A New Breed of Waterfowl Predator
Posted: Tuesday, September 27, 2016 at 4:53pm
Old Town’s Predator Series is one of the most highly regarded fishing-style kayaks on the market. Their stability coupled with comfort and well-engineered ergonomics make the Predator the envy of any kayak angler who doesn’t already have one.
But fishing isn’t the only application for the Old Town Predator family. The Predator MX paddle-driven kayak has already won over legions of waterfowlers.
Old Town didn’t stop there. The entire outdoors industry took note when the Predator PDL won “Best New Boat” in the New Product Showcase at last July’s 2016 ICAST show in Orlando, Florida. The innovative PDL drive system is the first pedal-driven kayak conveyance system to include reverse.
According to northern Indiana/southwest Michigan hunting and fishing guide Jay Anglin, Old Town’s camo version of the versatility of the Predator PDL is going to revolutionize kayak hunting on marshes, ponds, lakes and rivers.
“I can personally attest to the capability of the Predator PDL, as I had the opportunity to try one out during the September goose and teal hunting season in Indiana. I don’t want to say I was skeptical, but I am used to using large watercraft with big motors and plenty of cargo space. So, a kayak was a considerable downsize from the norm,” says Anglin.

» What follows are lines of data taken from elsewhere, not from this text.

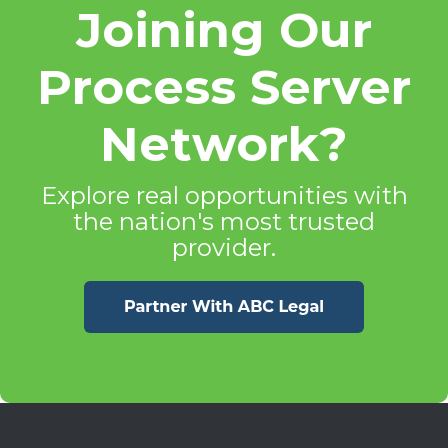
Joining Our
Process Server
Network?
Explore real opportunities with
the nation's most trusted
provider.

“I slid the kayak into the water of a nearby, shallow marsh and started to load decoys, my gun and gear. My 80 lb. retriever was eager to ride along in the oversized tank well area behind the seat, which was perfectly suited for him. I strapped a small bag of decoys and my gun in a floating case to the bow. There was even room for my camera case and a small hunting gear bag in the sealed compartment in front of the seat. At that point I was sort of dumbfounded by the amount of gear I had piled on and into the Predator PDL.”
Besides ample space for everything a waterfowler requires—including decoys and dog—Anglin was pleased to find the Predator PDL a worthy vessel even for NFL linebacker-sized hunters. Measuring 13’ 2” with a 36” beam and specially-designed hull, the Predator PDL offers the ultimate in stability, with a capacity of 500 lbs. Leg length to the PDL drive is adjustable up to 48” to accommodate hunters of all sizes.
“Even though I was well under capacity I still weigh 250 pounds and had visions of sinking as I sat down. I was absolutely amazed at how well the Predator handled the combined load. Being early September, the marsh was well vegetated, so I locked the PDL drive in the upright position and used my paddle to head towards the open marsh.
“Despite all the gear and the life jacket I was wearing, I was perfectly comfortable sitting in my waders while paddling. I deployed the PDL drive once I reached the open marsh and was able to cross a bay and get to a point that always seems to draw migrant teal. The PDL drive was considerably quicker than the paddle and I made it across in no time. Plus, the pedal drive was dead quiet. In a matter of minutes, the spread was set and my old black lab Deuce sat patiently and comfortably on the back of the kayak.
“My plan was to stand in waist-deep water, hiding in the cattails while Deuce sat on a muskrat hut but I quickly realized that he was going to be much better off staying in the Predator PDL. I shoved it into the cattails and waded out to look back and make sure it was well concealed. Frankly, it was nearly impossible to see – notwithstanding the big, black dog, of course.”
Anglin adds that climbing in and out of the Predator PDL was fairly easy, and the slip-resistant Exo-Ride deck allowed firm footing.
We ended up with a few geese and Deuce was able to launch from the Predator to make perfect retrieves. All my stuff stayed dry, and even after adding three Canada geese to the payload, the big Predator PDL kayak handled it all with zero issues. Yes, I was impressed. Maybe even amazed.”
Anglin believes the Predator PDL is going to be a great option for hunters who’ve had a hard time finding the right combination for crossing open water to get to shallow marshy spots on public hunting areas where motors are restricted. “It’s a matter of size and capability – while the Predator PDL will tuck into super shallow water spots easily, it can still move in open water quickly and carry a surprising payload. It’s also very quiet so you can sneak in easily without spooking birds.
Anglin’s advice to waterfowlers? Put the Old Town Predator PDL on your shortlist, and give it a try as soon as possible.